The Anatomy of a Mississippian (Viséan) carbonate platform interior, UK: Depositional cycles, glacioeustasy and facies mosaics
2020
Abstract Late Visean platform interior carbonate strata of northern England and Wales have traditionally been interpreted to comprise shallowing-up cyclothems, the upper boundaries of which are marked by unconformities that record subaerial exposure events. These strata were deposited during what is understood to be a greenhouse-to-icehouse transition, and the cyclothems are assumed to reflect glacioeustatic sea-level oscillations associated with this climatic change. Importantly, these interpretations reflect a qualitative model which assumes that facies respond in a simple way to water depth variations and so migrate and stack in a predictable pattern as eustatic sea-level fluctuates.

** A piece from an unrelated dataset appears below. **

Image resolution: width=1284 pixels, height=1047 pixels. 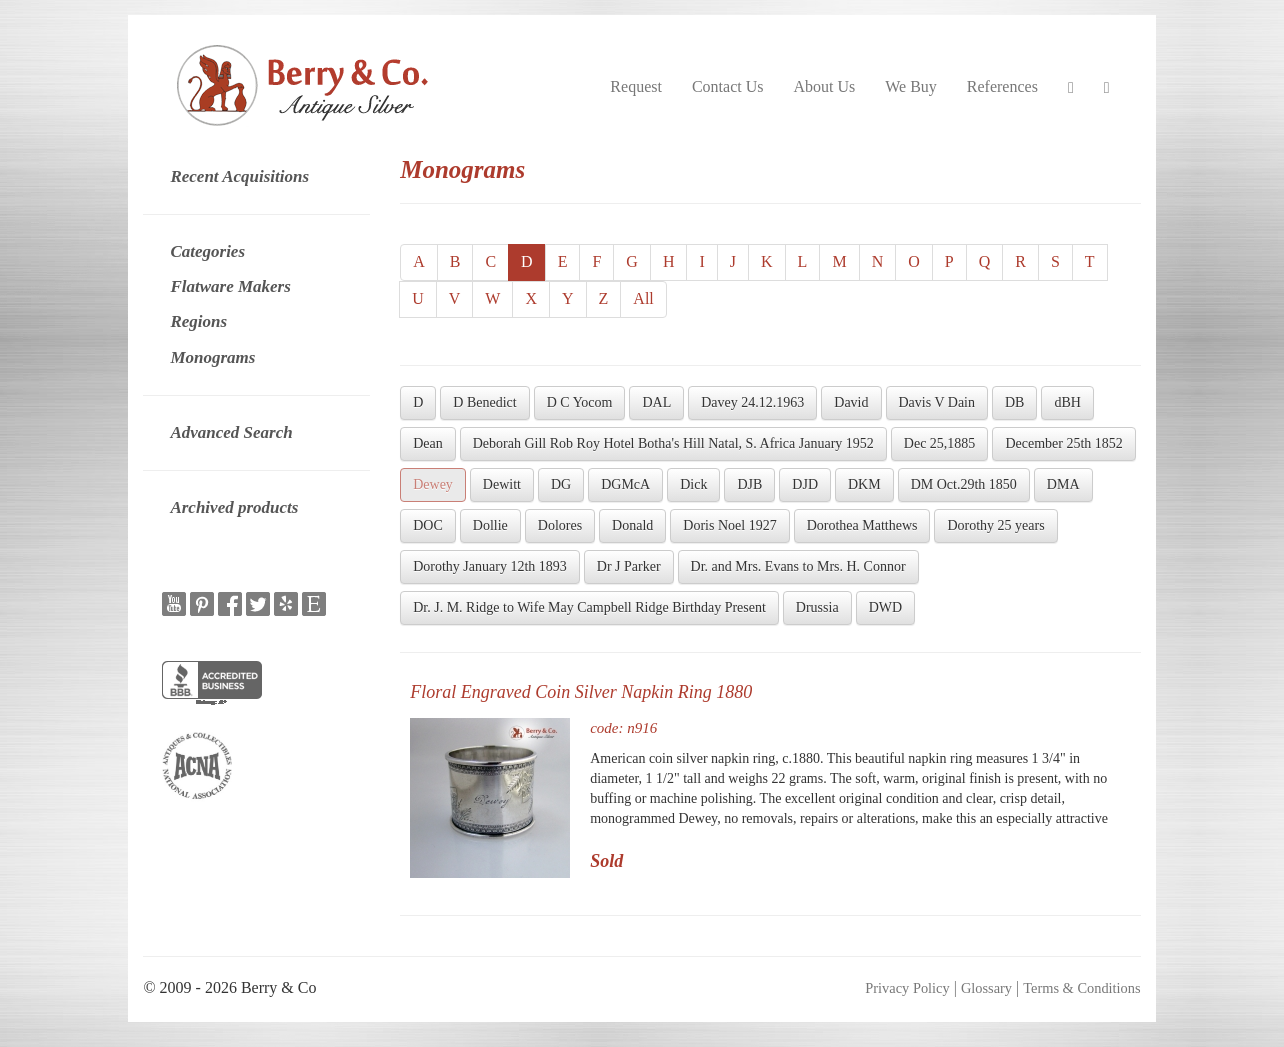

Exposure surfaces and most facies are, however, laterally discontinuous across the platform tops. Quantitative statistical analysis and simple 1D stratigraphic forward modelling suggest that the observed vertical facies stacking patterns on the Derbyshire and North Wales Platforms are not cyclical. The most ordered arrangement of facies that could be interpreted as “ideal cycles” in each section are variable within and across the platforms. This observational and analytical evidence suggests that instead of a simple, dominant external glacioeustatic forcing on sedimentation, a model commonly proposed for the Late Visean carbonate strata of northern England and Wales, strata were deposited as a facies mosaic, under variable hydrodynamic conditions influenced by autogenic processes as well as local environmental fluctuations in salinity and temperature, and perhaps in conjunction with glacioeustasy and syn-rift tectonic processes which occurred from metre-scale to kilometre-scale, as suggested by the ideal cycles.